== What you are asked to do ==
All of these records need to be duplicated exactly.

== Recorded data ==
=-=-=

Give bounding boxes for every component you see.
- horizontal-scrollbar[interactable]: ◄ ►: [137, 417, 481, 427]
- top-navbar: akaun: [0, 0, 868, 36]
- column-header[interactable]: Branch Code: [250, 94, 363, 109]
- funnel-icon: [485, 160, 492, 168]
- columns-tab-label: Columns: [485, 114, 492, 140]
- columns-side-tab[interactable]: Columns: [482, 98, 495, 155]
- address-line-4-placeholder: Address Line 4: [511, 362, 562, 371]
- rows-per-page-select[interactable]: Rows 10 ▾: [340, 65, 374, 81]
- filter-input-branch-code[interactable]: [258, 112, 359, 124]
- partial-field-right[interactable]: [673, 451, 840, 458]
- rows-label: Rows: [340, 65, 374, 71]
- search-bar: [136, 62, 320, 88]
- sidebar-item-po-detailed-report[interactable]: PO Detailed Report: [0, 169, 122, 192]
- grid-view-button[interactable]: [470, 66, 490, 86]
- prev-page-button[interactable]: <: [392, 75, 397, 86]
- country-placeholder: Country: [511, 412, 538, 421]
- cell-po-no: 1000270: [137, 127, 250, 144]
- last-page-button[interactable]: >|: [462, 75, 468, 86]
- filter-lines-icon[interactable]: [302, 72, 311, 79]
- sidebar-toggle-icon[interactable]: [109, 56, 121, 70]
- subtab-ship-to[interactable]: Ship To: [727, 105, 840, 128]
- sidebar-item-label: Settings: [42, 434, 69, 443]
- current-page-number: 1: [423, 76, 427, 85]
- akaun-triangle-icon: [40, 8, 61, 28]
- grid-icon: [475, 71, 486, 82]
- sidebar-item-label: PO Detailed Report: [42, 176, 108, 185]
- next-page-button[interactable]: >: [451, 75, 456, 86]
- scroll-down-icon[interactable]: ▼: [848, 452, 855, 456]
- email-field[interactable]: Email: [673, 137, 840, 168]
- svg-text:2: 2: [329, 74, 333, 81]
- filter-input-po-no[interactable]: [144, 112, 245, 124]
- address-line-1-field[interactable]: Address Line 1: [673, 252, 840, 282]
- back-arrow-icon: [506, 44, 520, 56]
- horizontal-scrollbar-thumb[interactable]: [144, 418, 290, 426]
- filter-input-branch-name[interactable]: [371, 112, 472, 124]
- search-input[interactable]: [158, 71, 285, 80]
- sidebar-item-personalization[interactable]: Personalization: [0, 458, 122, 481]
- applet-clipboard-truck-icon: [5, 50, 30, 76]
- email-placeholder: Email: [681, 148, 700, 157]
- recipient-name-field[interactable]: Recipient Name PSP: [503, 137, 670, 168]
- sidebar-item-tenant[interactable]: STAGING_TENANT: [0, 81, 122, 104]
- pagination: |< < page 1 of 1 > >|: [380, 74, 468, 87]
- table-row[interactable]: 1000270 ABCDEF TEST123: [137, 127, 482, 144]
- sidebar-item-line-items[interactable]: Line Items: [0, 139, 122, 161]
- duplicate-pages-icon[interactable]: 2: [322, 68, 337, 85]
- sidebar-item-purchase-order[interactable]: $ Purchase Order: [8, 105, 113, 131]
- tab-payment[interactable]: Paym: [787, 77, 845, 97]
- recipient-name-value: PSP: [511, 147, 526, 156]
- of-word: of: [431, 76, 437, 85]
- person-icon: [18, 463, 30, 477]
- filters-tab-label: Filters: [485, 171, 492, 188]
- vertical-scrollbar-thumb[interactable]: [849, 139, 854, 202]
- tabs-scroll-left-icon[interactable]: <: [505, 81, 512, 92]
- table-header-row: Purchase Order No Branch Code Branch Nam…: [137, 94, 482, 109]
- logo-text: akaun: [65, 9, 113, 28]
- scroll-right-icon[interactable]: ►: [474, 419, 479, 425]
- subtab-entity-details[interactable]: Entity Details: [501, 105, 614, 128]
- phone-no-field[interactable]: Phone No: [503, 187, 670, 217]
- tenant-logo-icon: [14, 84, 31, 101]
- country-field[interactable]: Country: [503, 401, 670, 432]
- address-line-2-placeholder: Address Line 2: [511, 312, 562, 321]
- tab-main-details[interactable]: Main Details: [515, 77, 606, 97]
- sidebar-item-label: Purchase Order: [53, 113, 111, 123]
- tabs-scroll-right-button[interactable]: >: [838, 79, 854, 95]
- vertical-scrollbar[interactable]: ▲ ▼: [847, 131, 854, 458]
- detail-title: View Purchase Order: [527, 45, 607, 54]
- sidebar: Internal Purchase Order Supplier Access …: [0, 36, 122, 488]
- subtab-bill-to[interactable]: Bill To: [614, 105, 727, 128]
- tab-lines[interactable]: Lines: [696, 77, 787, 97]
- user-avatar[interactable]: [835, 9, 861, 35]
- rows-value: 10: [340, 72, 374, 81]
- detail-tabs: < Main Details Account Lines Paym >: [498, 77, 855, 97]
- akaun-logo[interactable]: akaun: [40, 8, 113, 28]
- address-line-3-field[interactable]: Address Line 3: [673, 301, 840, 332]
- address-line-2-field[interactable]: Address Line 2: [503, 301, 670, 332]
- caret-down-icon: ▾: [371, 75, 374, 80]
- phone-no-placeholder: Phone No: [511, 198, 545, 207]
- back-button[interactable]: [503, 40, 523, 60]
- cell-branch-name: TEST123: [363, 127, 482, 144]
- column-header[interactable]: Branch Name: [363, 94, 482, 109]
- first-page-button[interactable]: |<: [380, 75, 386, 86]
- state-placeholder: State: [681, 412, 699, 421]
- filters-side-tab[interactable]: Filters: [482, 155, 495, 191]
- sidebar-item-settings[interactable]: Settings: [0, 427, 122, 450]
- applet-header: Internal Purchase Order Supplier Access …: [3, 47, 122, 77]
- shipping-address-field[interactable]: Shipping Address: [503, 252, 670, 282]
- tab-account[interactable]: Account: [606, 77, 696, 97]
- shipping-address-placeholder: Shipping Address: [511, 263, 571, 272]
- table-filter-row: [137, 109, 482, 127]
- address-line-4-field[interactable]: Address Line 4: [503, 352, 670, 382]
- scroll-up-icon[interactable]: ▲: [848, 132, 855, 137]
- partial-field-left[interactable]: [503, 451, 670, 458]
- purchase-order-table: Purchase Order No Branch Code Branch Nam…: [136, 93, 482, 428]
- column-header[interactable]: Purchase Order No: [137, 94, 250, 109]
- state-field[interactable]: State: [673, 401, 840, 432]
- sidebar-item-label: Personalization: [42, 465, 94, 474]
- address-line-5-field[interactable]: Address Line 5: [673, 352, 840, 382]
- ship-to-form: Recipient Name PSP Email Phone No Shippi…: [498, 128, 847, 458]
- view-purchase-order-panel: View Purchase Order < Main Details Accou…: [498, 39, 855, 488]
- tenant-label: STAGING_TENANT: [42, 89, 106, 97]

=-=-=

== Answer space ==
Give bounding boxes for every component you see.
- horizontal-scrollbar[interactable]: ◄ ►: [137, 417, 481, 427]
- top-navbar: akaun: [0, 0, 868, 36]
- column-header[interactable]: Branch Code: [250, 94, 363, 109]
- funnel-icon: [485, 160, 492, 168]
- columns-tab-label: Columns: [485, 114, 492, 140]
- columns-side-tab[interactable]: Columns: [482, 98, 495, 155]
- address-line-4-placeholder: Address Line 4: [511, 362, 562, 371]
- rows-per-page-select[interactable]: Rows 10 ▾: [340, 65, 374, 81]
- filter-input-branch-code[interactable]: [258, 112, 359, 124]
- partial-field-right[interactable]: [673, 451, 840, 458]
- rows-label: Rows: [340, 65, 374, 71]
- search-bar: [136, 62, 320, 88]
- sidebar-item-po-detailed-report[interactable]: PO Detailed Report: [0, 169, 122, 192]
- grid-view-button[interactable]: [470, 66, 490, 86]
- prev-page-button[interactable]: <: [392, 75, 397, 86]
- country-placeholder: Country: [511, 412, 538, 421]
- cell-po-no: 1000270: [137, 127, 250, 144]
- last-page-button[interactable]: >|: [462, 75, 468, 86]
- filter-lines-icon[interactable]: [302, 72, 311, 79]
- sidebar-toggle-icon[interactable]: [109, 56, 121, 70]
- subtab-ship-to[interactable]: Ship To: [727, 105, 840, 128]
- sidebar-item-label: Settings: [42, 434, 69, 443]
- current-page-number: 1: [423, 76, 427, 85]
- akaun-triangle-icon: [40, 8, 61, 28]
- grid-icon: [475, 71, 486, 82]
- sidebar-item-label: PO Detailed Report: [42, 176, 108, 185]
- next-page-button[interactable]: >: [451, 75, 456, 86]
- scroll-down-icon[interactable]: ▼: [848, 452, 855, 456]
- email-field[interactable]: Email: [673, 137, 840, 168]
- svg-text:2: 2: [329, 74, 333, 81]
- filter-input-po-no[interactable]: [144, 112, 245, 124]
- address-line-1-field[interactable]: Address Line 1: [673, 252, 840, 282]
- back-arrow-icon: [506, 44, 520, 56]
- horizontal-scrollbar-thumb[interactable]: [144, 418, 290, 426]
- filter-input-branch-name[interactable]: [371, 112, 472, 124]
- search-input[interactable]: [158, 71, 285, 80]
- sidebar-item-personalization[interactable]: Personalization: [0, 458, 122, 481]
- applet-clipboard-truck-icon: [5, 50, 30, 76]
- email-placeholder: Email: [681, 148, 700, 157]
- recipient-name-field[interactable]: Recipient Name PSP: [503, 137, 670, 168]
- sidebar-item-tenant[interactable]: STAGING_TENANT: [0, 81, 122, 104]
- pagination: |< < page 1 of 1 > >|: [380, 74, 468, 87]
- table-row[interactable]: 1000270 ABCDEF TEST123: [137, 127, 482, 144]
- sidebar-item-line-items[interactable]: Line Items: [0, 139, 122, 161]
- duplicate-pages-icon[interactable]: 2: [322, 68, 337, 85]
- sidebar-item-purchase-order[interactable]: $ Purchase Order: [8, 105, 113, 131]
- tab-payment[interactable]: Paym: [787, 77, 845, 97]
- recipient-name-value: PSP: [511, 147, 526, 156]
- of-word: of: [431, 76, 437, 85]
- person-icon: [18, 463, 30, 477]
- filters-tab-label: Filters: [485, 171, 492, 188]
- vertical-scrollbar-thumb[interactable]: [849, 139, 854, 202]
- tabs-scroll-left-icon[interactable]: <: [505, 81, 512, 92]
- table-header-row: Purchase Order No Branch Code Branch Nam…: [137, 94, 482, 109]
- logo-text: akaun: [65, 9, 113, 28]
- scroll-right-icon[interactable]: ►: [474, 419, 479, 425]
- subtab-entity-details[interactable]: Entity Details: [501, 105, 614, 128]
- phone-no-field[interactable]: Phone No: [503, 187, 670, 217]
- tenant-logo-icon: [14, 84, 31, 101]
- country-field[interactable]: Country: [503, 401, 670, 432]
- address-line-2-placeholder: Address Line 2: [511, 312, 562, 321]
- tab-main-details[interactable]: Main Details: [515, 77, 606, 97]
- sidebar-item-label: Purchase Order: [53, 113, 111, 123]
- tabs-scroll-right-button[interactable]: >: [838, 79, 854, 95]
- vertical-scrollbar[interactable]: ▲ ▼: [847, 131, 854, 458]
- detail-title: View Purchase Order: [527, 45, 607, 54]
- sidebar: Internal Purchase Order Supplier Access …: [0, 36, 122, 488]
- subtab-bill-to[interactable]: Bill To: [614, 105, 727, 128]
- tab-lines[interactable]: Lines: [696, 77, 787, 97]
- user-avatar[interactable]: [835, 9, 861, 35]
- rows-value: 10: [340, 72, 374, 81]
- detail-tabs: < Main Details Account Lines Paym >: [498, 77, 855, 97]
- akaun-logo[interactable]: akaun: [40, 8, 113, 28]
- address-line-3-field[interactable]: Address Line 3: [673, 301, 840, 332]
- address-line-2-field[interactable]: Address Line 2: [503, 301, 670, 332]
- caret-down-icon: ▾: [371, 75, 374, 80]
- phone-no-placeholder: Phone No: [511, 198, 545, 207]
- back-button[interactable]: [503, 40, 523, 60]
- cell-branch-name: TEST123: [363, 127, 482, 144]
- column-header[interactable]: Branch Name: [363, 94, 482, 109]
- first-page-button[interactable]: |<: [380, 75, 386, 86]
- state-placeholder: State: [681, 412, 699, 421]
- filters-side-tab[interactable]: Filters: [482, 155, 495, 191]
- sidebar-item-settings[interactable]: Settings: [0, 427, 122, 450]
- applet-header: Internal Purchase Order Supplier Access …: [3, 47, 122, 77]
- shipping-address-field[interactable]: Shipping Address: [503, 252, 670, 282]
- tab-account[interactable]: Account: [606, 77, 696, 97]
- shipping-address-placeholder: Shipping Address: [511, 263, 571, 272]
- table-filter-row: [137, 109, 482, 127]
- address-line-4-field[interactable]: Address Line 4: [503, 352, 670, 382]
- scroll-up-icon[interactable]: ▲: [848, 132, 855, 137]
- partial-field-left[interactable]: [503, 451, 670, 458]
- purchase-order-table: Purchase Order No Branch Code Branch Nam…: [136, 93, 482, 428]
- column-header[interactable]: Purchase Order No: [137, 94, 250, 109]
- state-field[interactable]: State: [673, 401, 840, 432]
- sidebar-item-label: Personalization: [42, 465, 94, 474]
- address-line-5-field[interactable]: Address Line 5: [673, 352, 840, 382]
- ship-to-form: Recipient Name PSP Email Phone No Shippi…: [498, 128, 847, 458]
- view-purchase-order-panel: View Purchase Order < Main Details Accou…: [498, 39, 855, 488]
- tenant-label: STAGING_TENANT: [42, 89, 106, 97]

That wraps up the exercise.